Martin Luther King Jr.

Nothing intrigues me more than the act of misremembering. Simultaneous misremembering? For this, I assume there must be a reason. So when I viewed a recent exhibition of Diane Burko’s work, Climate Contemporary: Artists respond to Climate Change, at the Lake George Arts Project, and was overwhelmed by her photographs, hung in a place to be viewed first when entering the gallery, I almost left the exhibit thinking there were none of her paintings in the exhibition. Looking at the list of works one last time before leaving, however, I was surprised to find that I was wrong and carefully turned back to view the show a second time, finding one painting in the mix. When I asked Diane if she had ever shown her photographs alone (without her paintings), she mentioned (in error) this LGAP show, among others.

 Diane’s photographs lift the veil. They remove the distance between the viewer and the subject, as they take your breath away and send a shiver, physically and emotionally. Indeed, for the first moment I saw them, I thought they were printed on the inside of glass instead of paper, so luminous were they. Because of the textures, scale, and richness of these images, one feels as though they are at the site, hanging out of the plane or helicopter, ship, etc, with her. I believe this is crucial to her mission in conveying the urgency of climate change. When trying to convey a subject such as global warming to a generation accustomed to communicating with abbreviations while texting & tweeting, or with snapshots via Instagram & Pinterest, you need to drive home the point in a way no report, summit, or documentary can. It was immediate. It was accessible. It was high-impact. The seductive beauty of the images is a motivating factor for the viewer, the sugar with the medicine. To me, it seems no surprise that Diane’s life and work as an exhibiting fine art photographer evolved simultaneously alongside her life and work as an environmental advocate.

2-BurkoSpert Island, January 17, Archival Pigment Print, 30 x 30 inches, 2013, ©Diane Burko

By the visual eloquence of her photographs (not to mention the fact that she has gone to such painstaking lengths to obtain thousands of these shots for her various projects and exhibitions: on site, as well as from agencies and individual scientists) she conveys great passion, which is also a definition of art.

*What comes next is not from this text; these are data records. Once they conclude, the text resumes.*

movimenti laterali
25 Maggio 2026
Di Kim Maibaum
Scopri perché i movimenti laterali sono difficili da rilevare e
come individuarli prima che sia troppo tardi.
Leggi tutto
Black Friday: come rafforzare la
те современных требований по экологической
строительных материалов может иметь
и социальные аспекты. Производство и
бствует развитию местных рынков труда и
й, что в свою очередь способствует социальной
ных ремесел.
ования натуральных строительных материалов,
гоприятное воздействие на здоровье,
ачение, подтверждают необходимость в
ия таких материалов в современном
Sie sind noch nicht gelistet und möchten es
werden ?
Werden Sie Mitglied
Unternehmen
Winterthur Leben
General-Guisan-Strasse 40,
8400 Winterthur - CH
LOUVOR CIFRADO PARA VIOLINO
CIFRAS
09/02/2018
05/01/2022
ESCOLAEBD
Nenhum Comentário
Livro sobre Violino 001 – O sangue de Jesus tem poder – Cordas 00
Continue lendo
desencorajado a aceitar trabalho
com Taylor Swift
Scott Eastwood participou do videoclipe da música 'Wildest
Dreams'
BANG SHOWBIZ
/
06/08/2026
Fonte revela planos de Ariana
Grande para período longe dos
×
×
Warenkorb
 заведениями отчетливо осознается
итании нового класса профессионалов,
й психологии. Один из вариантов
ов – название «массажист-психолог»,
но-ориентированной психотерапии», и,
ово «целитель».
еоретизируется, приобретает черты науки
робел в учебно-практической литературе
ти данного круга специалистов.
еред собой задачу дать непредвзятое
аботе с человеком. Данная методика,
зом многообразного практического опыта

To those who know me, it must seem natural that I’d have a preference for Diane’s photographs as a means of communication. While this essay is surely about Diane Burko, I feel it’s only fair to briefly offer full disclosure. I am a printmaker (mostly of monotypes) and a lyric poet. It is no surprise then, that I favor a medium that captures a moment in time. Moreover, part of what I do for a living involves work with mindfulness meditation, the practice of being in the present moment. However, in my history as a gallerist, I’ve never favored photographs, and as an art-lover, I never recall singling out an exhibition of photographs as must-see. Rather, I tend to respond strongly to drawing, abstract painting and of course, printmaking. Having said this, there are, indeed, many photographs and photographers that I have deeply respected and admired. I only learned after this interview that Diane considers her photographs a hybrid somewhere between printmaking and photography. It seems to me that she is a painterly photographer, which to me makes all the difference.

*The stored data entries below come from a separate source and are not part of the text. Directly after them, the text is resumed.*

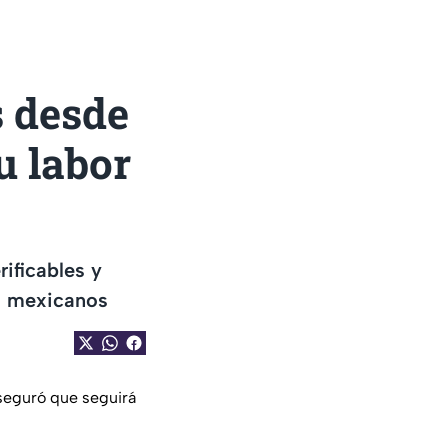
s desde
u labor
ificables y
os mexicanos
seguró que seguirá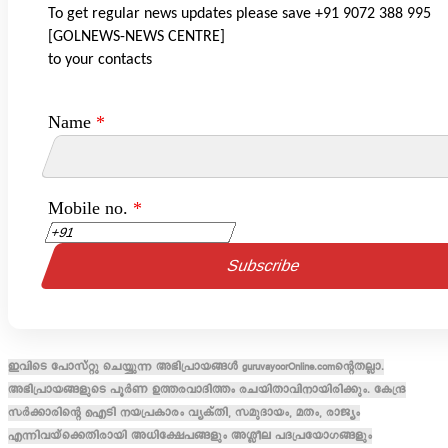
To get regular news updates please save +91 9072 388 995
[GOLNEWS-NEWS CENTRE]
to your contacts
Name
*
Mobile no.
*
ഇവിടെ പോസ്റ്റു ചെയ്യുന്ന അഭിപ്രായങ്ങൾ guruvayoorOnline.comന്റെതല്ലാ.
അഭിപ്രായങ്ങളുടെ പൂർണ ഉത്തരവാദിത്തം രചയിതാവിനായിരിക്കും. കേന്ദ്ര
സർക്കാരിന്റെ ഐടി നയപ്രകാരം വ്യക്തി, സമുദായം, മതം, രാജ്യം
എന്നിവയ്ക്കെതിരായി അധിക്ഷേപങ്ങളും അശ്ലീല പദപ്രയോഗങ്ങളും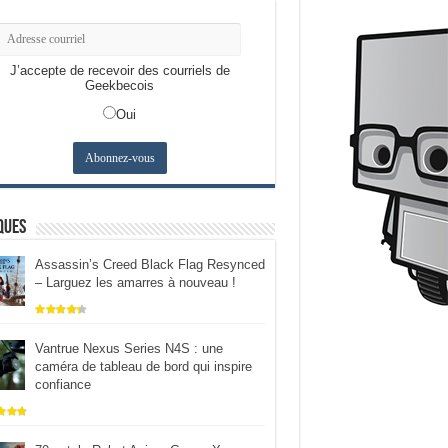
J’accepte de recevoir des courriels de
Geekbecois
Oui
ques
Assassin’s Creed Black Flag Resynced
– Larguez les amarres à nouveau !
Vantrue Nexus Series N4S : une
caméra de tableau de bord qui inspire
confiance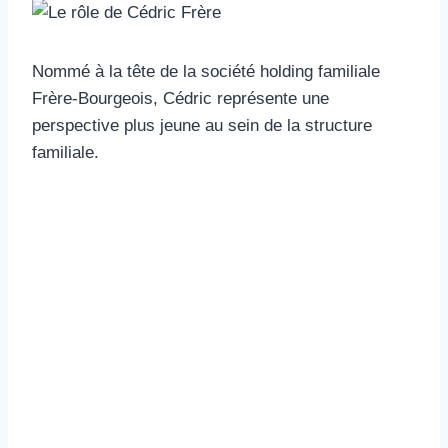
Nommé à la tête de la société holding familiale
Frère-Bourgeois, Cédric représente une
perspective plus jeune au sein de la structure
familiale.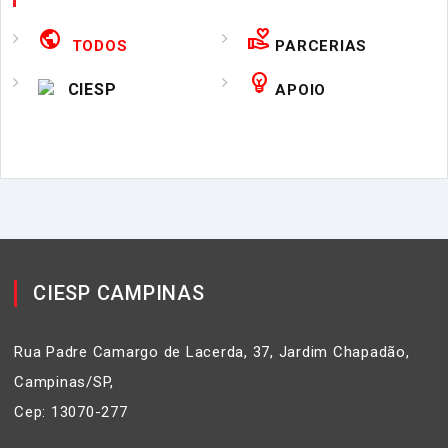
public
volunteer_activism
TODOS
PARCERIAS
emoji_objects
CIESP
APOIO
CIESP CAMPINAS
Rua Padre Camargo de Lacerda, 37, Jardim Chapadão,
Campinas/SP,
Cep: 13070-277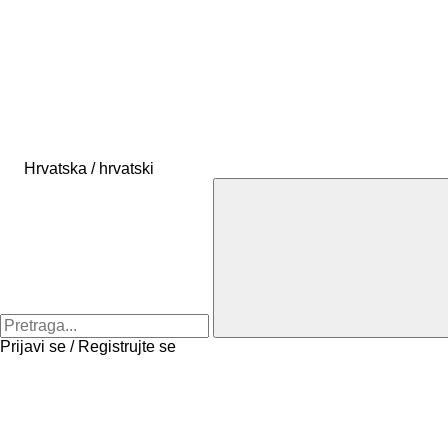
Hrvatska / hrvatski
Prijavi se / Registrujte se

It is also notable that there are many art critics, and I’ll mention a few, who hold opinions in direct opposition to mine expressed above. Rebecca Smith, sculptor David Smith’s daughter, curated the Lake George Arts Project exhibit, interestingly including four of Diane’s large-scale photographs and only one painting. She then made this curious comment in the Albany Times Union newspaper:

Burko, who began as a landscape painter, has a single painting in the show, which depicts frozen topographies threaded with variously colored lines. As the work’s title reveals, the lines mark the freak recession of the Columbia Glacier, located on Alaska’s southern coast, between 1980 and 2005. “I like to point out that this is how painting can tell you more than photography,” said Smith. “It is truer than a photograph, because you can put time into a painting. A photograph only captures a moment.”

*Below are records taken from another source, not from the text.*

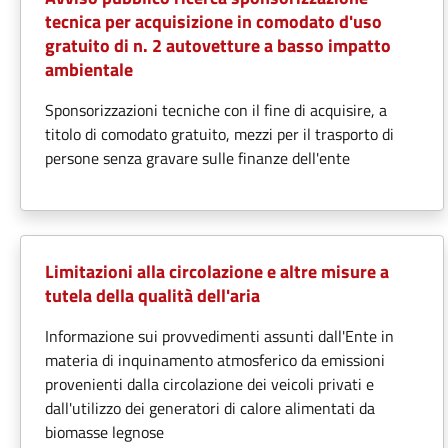
tecnica per acquisizione in comodato d'uso
gratuito di n. 2 autovetture a basso impatto
ambientale
Sponsorizzazioni tecniche con il fine di acquisire, a
titolo di comodato gratuito, mezzi per il trasporto di
persone senza gravare sulle finanze dell'ente
Limitazioni alla circolazione e altre misure a
tutela della qualità dell'aria
Informazione sui provvedimenti assunti dall'Ente in
materia di inquinamento atmosferico da emissioni
provenienti dalla circolazione dei veicoli privati e
dall'utilizzo dei generatori di calore alimentati da
biomasse legnose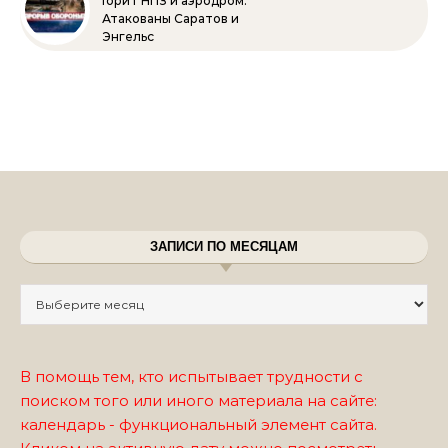
Горит НПЗ и аэродром.
Атакованы Саратов и
Энгельс
ЗАПИСИ ПО МЕСЯЦАМ
Записи по месяцам
В помощь тем, кто испытывает трудности с
поиском того или иного материала на сайте:
календарь - функциональный элемент сайта.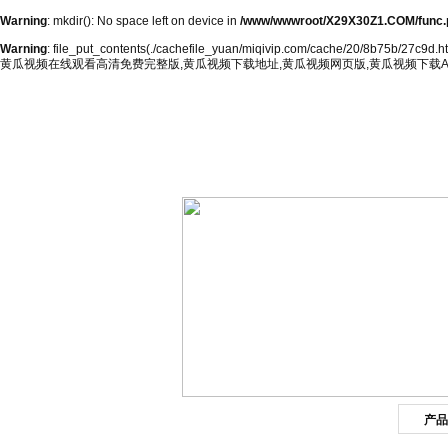
Warning
: mkdir(): No space left on device in
/www/wwwroot/X29X30Z1.COM/func.
Warning
: file_put_contents(./cachefile_yuan/miqivip.com/cache/20/8b75b/27c9d.html
黄瓜视频在线观看高清免费完整版,黄瓜视频下载地址,黄瓜视频网页版,黄瓜视频下载A
网站首页
公司简介
产品
产品目录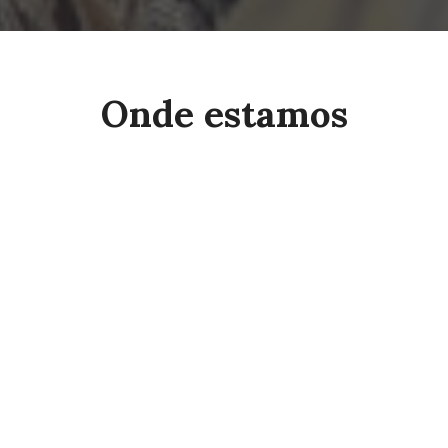
Onde estamos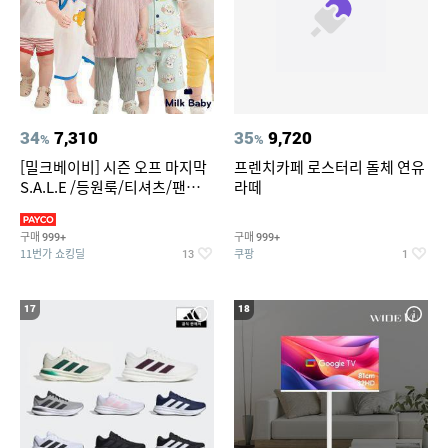
34
7,310
35
9,720
%
%
[밀크베이비] 시즌 오프 마지막
프렌치카페 로스터리 돌체 연유
S.A.L.E /등원룩/티셔츠/팬츠/
라떼
상하복/실내복/팬츠 외
구매
구매
999+
999+
11번가 쇼킹딜
쿠팡
13
1
17
18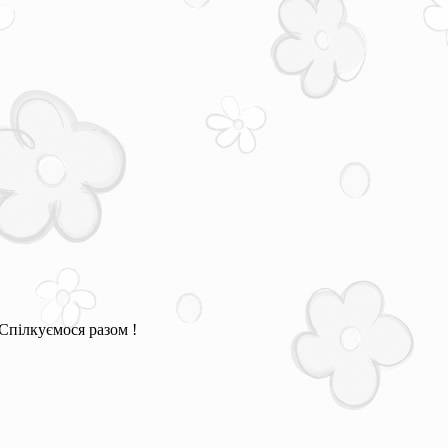
Спілкуємося разом !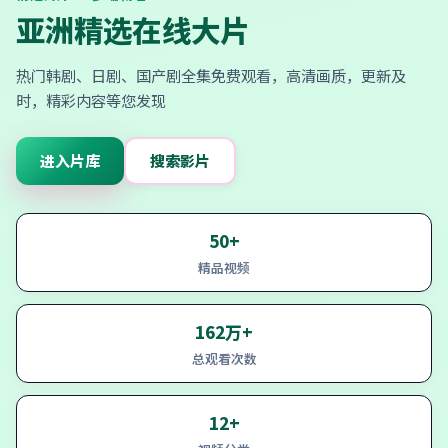
亚洲精选在线大片
热门韩剧、日剧、国产剧全集免费观看，高清画质，更新及
时，精彩内容等您发现
进入片库
搜索影片
50+
精品视频
162万+
总观看次数
12+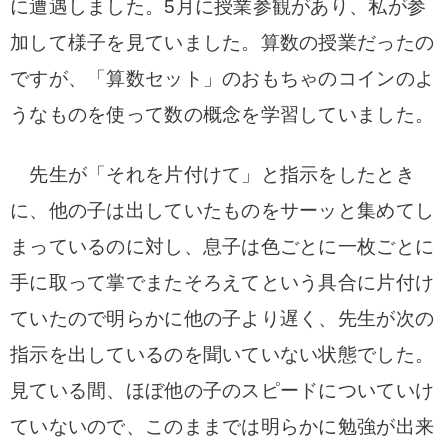
に遭遇しました。5月に授業参観があり、私が参
加して様子を見ていました。算数の授業だったの
ですが、「算数セット」のおもちゃのコインのよ
うなものを使って数の概念を学習していました。
先生が「それを片付けて」と指示をしたとき
に、他の子は出していたものをサーッと集めてし
まっているのに対し、息子は色ごとに一枚ごとに
手に取って掌でまたそろえてという具合に片付け
ていたので明らかに他の子より遅く、先生が次の
指示を出しているのを聞いていない状態でした。
見ている間、ほぼ他の子のスピードについていけ
ていないので、このままでは明らかに勉強が出来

Diane’s landscape paintings have been widely acclaimed and written about since the early 1970s. But things changed for her in 1977 when artist James Turrell (LINK — http://jamesturrell.com/) flew her over the Grand Canyon and Lake Powell in a refurbished Helio Courier airplane. Burko says the aerial views enabled her to abstract the landscape in new ways and that flying itself was thrilling. She began taking her own photographs to reference as source material for her paintings (often of monumental geologic phenomena) and to record her experiences. By 2000, her photography practice became another art form all its own.

3-BurkoNotes from Politics of Snow. (Click for larger image.)

In her series Politics of Snow, shown in 2010 at the Locks Gallery in Philadelphia, Diane has drawn on the surface of a series of photographs, documenting, in plain visual language, environmental change. Not only does Diane document changes in the environment, she makes the viewer care. And when we care, we want to act.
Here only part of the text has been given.